Over to Stones Road at 7:30 to meet with Duncan Jackson, who had planned to stay only about
10 minutes. In the end, it was over half an hour. Things are looking good on the whole,
though he tells me that they're not prepared to fix this problem, claiming it's normal:
There are still a couple of issues, as shown in the last two images: no tap for the basin in
the master bathroom (centre photo), not even a basin in the other. And Yvonne's Moroccan washbasin in the master bathroom has a non-standard
drain opening, and we need to find out how to connect the drains to it.
They'll put the floors in next week, which will take at least a week, and in that time
they'll also replace the internal doors (8 mm gap from floor), the damaged rear door to the
garage, and install the main garage door. Except for the electrics, that's everything. We
still have hope to move in by the end of April, and now we need to collect documents to
apply for the Certificate of Occupancy.
Jim Lannen around an hour later to do the final fit of the electrics. A couple of
misunderstandings there, hopefully to be resolved. Fortunately
the UPS arrived in the course of the
day—actually delivered to Kleins Road!—so just about everything seems to be in place.
Last week I bought an
after-market toner cartridge for my Brother HL-3170CDW laser printer, and established that it was only part of what I had
expected: only half the unit, and 20% of the capacity. Complained about the former to the
supplier, who sent a description of what to do: press the green button on the left, and the
cartridge detaches from the drum. Press drum onto new cartridge, and you're away. And sure
enough, it works fine.
But what about the differences original and aftermarket cartridges? Checking again, I found
that the instructions I had read were for my oldHL-2700CN printer—and they disagreed with themselves, claiming 10,000 pages in one
place and 12,000 elsewhere. The correct
manual describes the procedure on page 111: exactly as described. The original toner
cartridges also do not include the drum unit, and it also states (at least in one place)

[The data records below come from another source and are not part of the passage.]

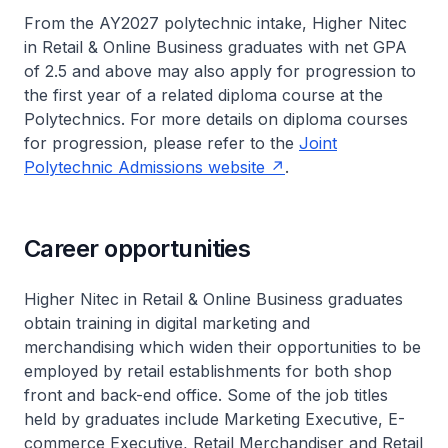
From the AY2027 polytechnic intake
, Higher Nitec
in Retail & Online Business graduates with net GPA
of 2.5 and above may also apply for progression to
the first year of a related diploma course at the
Polytechnics. For more details on diploma courses
for progression, please refer to the
Joint
Polytechnic Admissions website
.
Career opportunities
Higher Nitec
in Retail & Online Business graduates
obtain training in digital marketing and
merchandising which widen their opportunities to be
employed by retail establishments for both shop
front and back-end office. Some of the job titles
held by graduates include Marketing Executive, E-
commerce Executive, Retail Merchandiser and Retail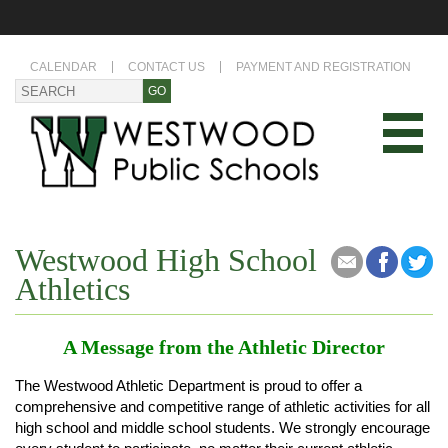
CALENDAR
CONTACT US
PAYMENT AND REGISTRATION
Westwood High School
Athletics
A Message from the Athletic Director
The Westwood Athletic Department is proud to offer a
comprehensive and competitive range of athletic activities for all
high school and middle school students. We strongly encourage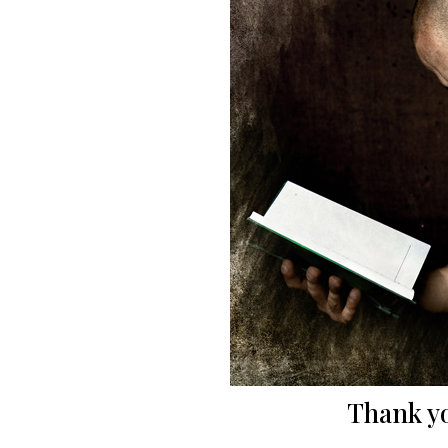
Thank yo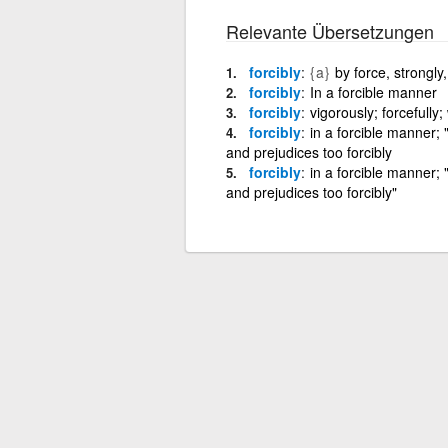
Relevante Übersetzungen
forcibly
{a}
by force, strongly,
forcibly
In a forcible manner
forcibly
vigorously; forcefully;
forcibly
in a forcible manner;
and prejudices too forcibly
forcibly
in a forcible manner;
and prejudices too forcibly"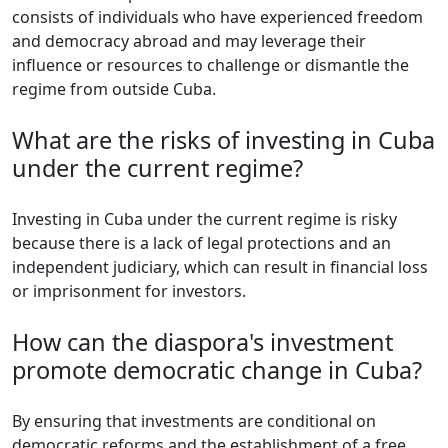
consists of individuals who have experienced freedom
and democracy abroad and may leverage their
influence or resources to challenge or dismantle the
regime from outside Cuba.
What are the risks of investing in Cuba
under the current regime?
Investing in Cuba under the current regime is risky
because there is a lack of legal protections and an
independent judiciary, which can result in financial loss
or imprisonment for investors.
How can the diaspora's investment
promote democratic change in Cuba?
By ensuring that investments are conditional on
democratic reforms and the establishment of a free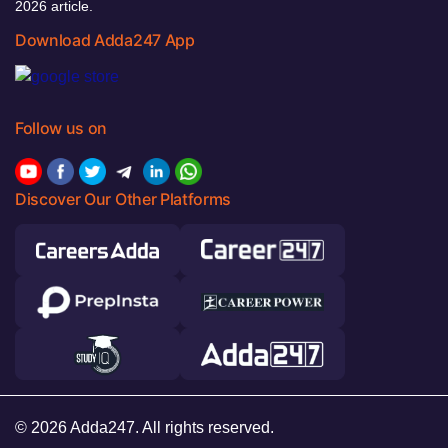
2026 article.
Download Adda247 App
Follow us on
Discover Our Other Platforms
© 2026 Adda247. All rights reserved.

that the black toner is good for 2,500 pages. That also explains why the aftermarket
supplier didn't include any documentation. So the $25 replacement cartridge is completely
equivalent to the $85 original cartridge.
Call from Wayne at Ballarat Central Auto Electrics this afternoon. While replacing the coils on
the Commodore, they
discovered a vacuum hose with a tear in it. Clearly it needs replacement. More
importantly, though, it completely explains the problems that we have had, and it's
consistent with my guesswork two
months ago. Yes, the ECU confirms that we needed new coils, but that wasn't the cause of the symptoms.
And the ECU didn't notice the problem with the hose. Why not? At the very least it should
have registered the “Check Powertrain” display.